Our study has some limitations. First, as an observational study, the findings on the relationship between altitude and serum folate levels observed in a healthy Tibetan population do not allow for the derivation of causal conclusions. Second, these results are from a healthy population in the Tibetan Plateau of China, and the interpretation of findings in other populations with different demographics may be limited. Third, although we attempted to statistically correct the bias, we could not exclude unmeasured or residual confounding factors that are vital for the relationship between folate levels and altitude, such as differences in dietary habits. Fourth, due to financial constraints, we were unable to identify the frequency of MTHFR locus rs1801133 allele in our cohort, despite our hypothesis that it could be one of the mechanisms through which altitude negatively correlates with serum folate. Further study is required to confirm this hypothesis. Finally, we did not measure intraerythrocytic folate concentration, which is an indicator of the status of folate intake in the body for 2–3 months. In contrast, serum folate mainly responds to recent folate intake31, and Intraerythrocytic folate levels could be measured in the future to further validate the relationship between folate and altitude.

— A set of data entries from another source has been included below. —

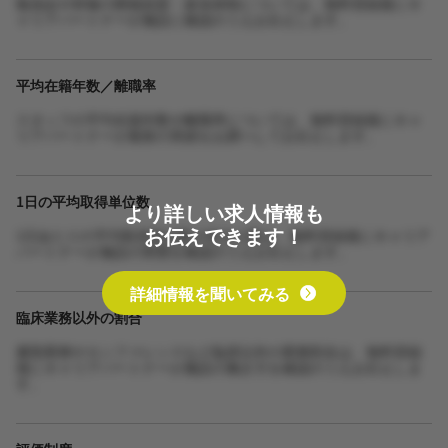
勉強会や研修の開催頻度・参加体制については、無料登録後にキ
ャリアパートナーが施設に確認のうえお伝えします。
平均在籍年数／離職率
スタッフの平均在籍年数や離職率については、無料登録後にキャ
リアパートナーが最新の実績をお調べしてお伝えします。
1日の平均取得単位数
より詳しい求人情報も
お伝えできます！
1日あたりの平均取得単位数や担当人数は、無料登録後にキャリア
パートナーが施設の実態を確認のうえお伝えします。
詳細情報を聞いてみる
臨床業務以外の割合
書類業務やカンファレンスなど臨床以外の業務割合は、無料登録
後にキャリアパートナーが施設の働き方を確認のうえお伝えしま
す。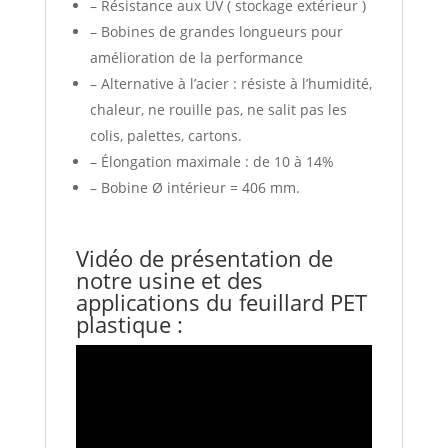
– Résistance aux UV ( stockage extérieur )
– Bobines de grandes longueurs pour
amélioration de la performance
– Alternative à l’acier : résiste à l’humidité,
chaleur, ne rouille pas, ne salit pas les
colis, palettes, cartons.
– Élongation maximale : de 10 à 14%
– Bobine Ø intérieur = 406 mm.
Vidéo de présentation de
notre usine et des
applications du feuillard PET
plastique :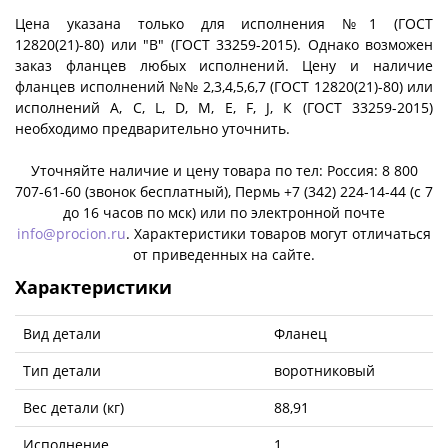
Цена указана только для исполнения №1 (ГОСТ
12820(21)-80) или "B" (ГОСТ 33259-2015). Однако возможен
заказ фланцев любых исполнений. Цену и наличие
фланцев исполнений №№ 2,3,4,5,6,7 (ГОСТ 12820(21)-80) или
исполнений A, C, L, D, M, E, F, J, К (ГОСТ 33259-2015)
необходимо предварительно уточнить.
Уточняйте наличие и цену товара по тел: Россия: 8 800
707-61-60 (звонок бесплатный), Пермь +7 (342) 224-14-44 (c 7
до 16 часов по мск) или по электронной почте
info@procion.ru
. Характеристики товаров могут отличаться
от приведенных на сайте.
Характеристики
Вид детали
Фланец
Тип детали
воротниковый
Вес детали (кг)
88,91
Исполнение
1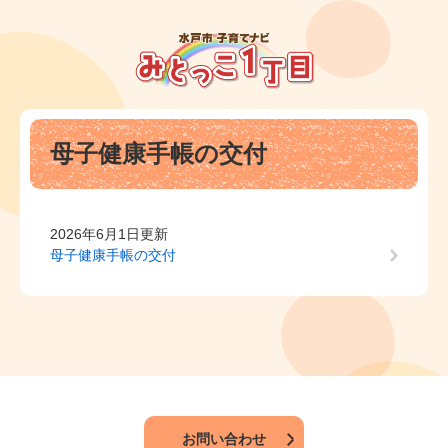
ペ
メ
ー
ニ
ジ
ュ
の
ー
先
を
頭
飛
本
で
ば
母子健康手帳の交付
文
す
し
。
て
本
文
2026年6月1日更新
へ
母子健康手帳の交付
お問い合わせ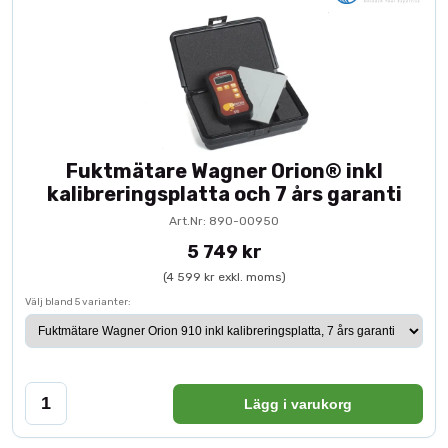
Fuktmätare Wagner Orion® inkl
kalibreringsplatta och 7 års garanti
Art.Nr: 890-00950
5 749 kr
(4 599 kr exkl. moms)
Välj bland 5 varianter:
Lägg i varukorg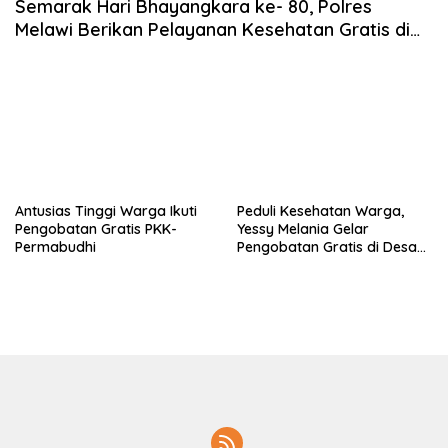
Semarak Hari Bhayangkara ke- 80, Polres
Melawi Berikan Pelayanan Kesehatan Gratis di
Desa Belonsat
Antusias Tinggi Warga Ikuti
Peduli Kesehatan Warga,
Pengobatan Gratis PKK-
Yessy Melania Gelar
Permabudhi
Pengobatan Gratis di Desa
Togam Baru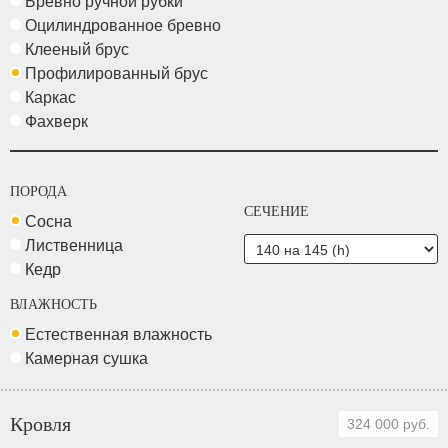
Бревно ручной рубки
Оцилиндрованное бревно
Клееный брус
Профилированный брус
Каркас
Фахверк
ПОРОДА
СЕЧЕНИЕ
Сосна
Лиственница
Кедр
ВЛАЖНОСТЬ
Естественная влажность
Камерная сушка
Кровля
324 000 руб.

Nonetheless, the strength of this study is that, to our knowledge, it is the first study to investigate the relationship between altitude and serum folate levels in a healthy Tibetan population in China. The altitude of our study population fluctuated from 1500 to 5200 m, providing more reference information on the relationship between altitude and serum folate than in previous studies at a fixed altitude. In our study, we used multimodel-adjusted confounders and subgroup analyses to ensure the robustness of the results. In addition, we included altitude as a continuous and categorical variable in the regression model analysis separately to reduce the chance of data analysis and enhance the results’ robustness.


In summary, this study suggests that altitude is negatively associated with serum folate levels in Tibetan adults. The relationship between altitude and folate levels should be explored in the future in populations of different races and disease states. Further large-scale prospective studies are needed to illustrate the exact causality of this relationship.